Data extracted from a collection:
== Segment start ==
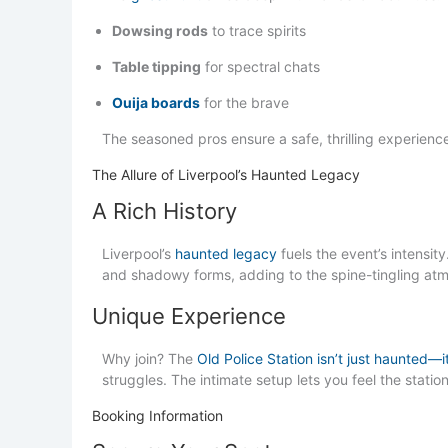
Dowsing rods
to trace spirits
Table tipping
for spectral chats
Ouija boards
for the brave
The seasoned pros ensure a safe, thrilling experience 
The Allure of Liverpool’s Haunted Legacy
A Rich History
Liverpool’s
haunted legacy
fuels the event’s intensit
and shadowy forms, adding to the spine-tingling at
Unique Experience
Why join? The
Old Police Station isn’t just haunted—it
struggles. The intimate setup lets you feel the statio
Booking Information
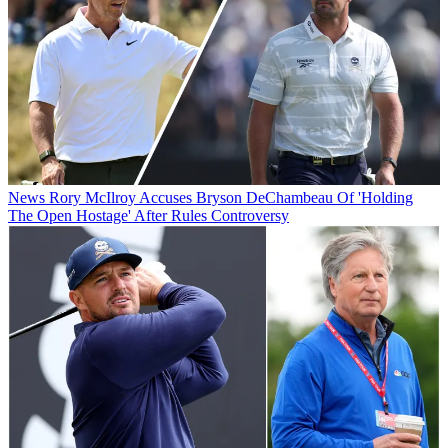
News
Rory McIlroy Accuses Bryson DeChambeau Of 'Holding
The Open Hostage' After Rules Controversy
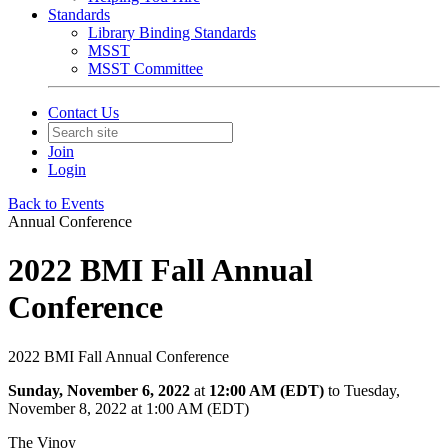
Standards
Library Binding Standards
MSST
MSST Committee
Contact Us
Join
Login
Back to Events
Annual Conference
2022 BMI Fall Annual
Conference
2022 BMI Fall Annual Conference
Sunday, November 6, 2022
at
12:00 AM (EDT)
to Tuesday,
November 8, 2022 at 1:00 AM (EDT)
The Vinoy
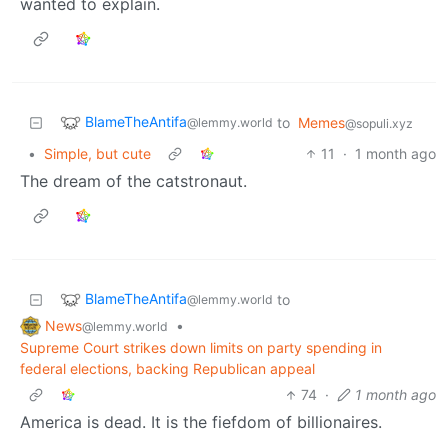
wanted to explain.
BlameTheAntifa
to
Memes
@lemmy.world
@sopuli.xyz
•
Simple, but cute
11
·
1 month ago
The dream of the catstronaut.
BlameTheAntifa
to
@lemmy.world
News
•
@lemmy.world
Supreme Court strikes down limits on party spending in
federal elections, backing Republican appeal
74
·
1 month ago
America is dead. It is the fiefdom of billionaires.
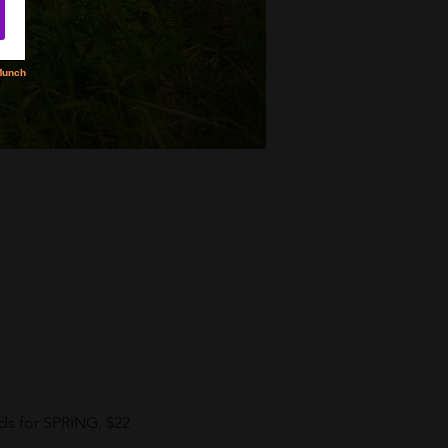
eds for SPRING. $22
== Segment end ==
= About this exercise =
Write out every line above exactly as it is, leaving out the pictures.

= Exercise result =
Dowsing rods
to trace spirits
Table tipping
for spectral chats
Ouija boards
for the brave
The seasoned pros ensure a safe, thrilling experience 
The Allure of Liverpool’s Haunted Legacy
A Rich History
Liverpool’s
haunted legacy
fuels the event’s intensit
and shadowy forms, adding to the spine-tingling at
Unique Experience
Why join? The
Old Police Station isn’t just haunted—it
struggles. The intimate setup lets you feel the statio
Booking Information
News
Rory McIlroy Accuses Bryson DeChambeau Of 'Holding
The Open Hostage' After Rules Controversy
Standards
Library Binding Standards
MSST
MSST Committee
Contact Us
Join
Login
Back to Events
Annual Conference
2022 BMI Fall Annual
Conference
2022 BMI Fall Annual Conference
Sunday, November 6, 2022
at
12:00 AM (EDT)
to Tuesday,
November 8, 2022 at 1:00 AM (EDT)
The Vinoy
wanted to explain.
BlameTheAntifa
to
Memes
@lemmy.world
@sopuli.xyz
•
Simple, but cute
11
·
1 month ago
The dream of the catstronaut.
BlameTheAntifa
to
@lemmy.world
News
•
@lemmy.world
Supreme Court strikes down limits on party spending in
federal elections, backing Republican appeal
74
·
1 month ago
America is dead. It is the fiefdom of billionaires.
eds for SPRING. $22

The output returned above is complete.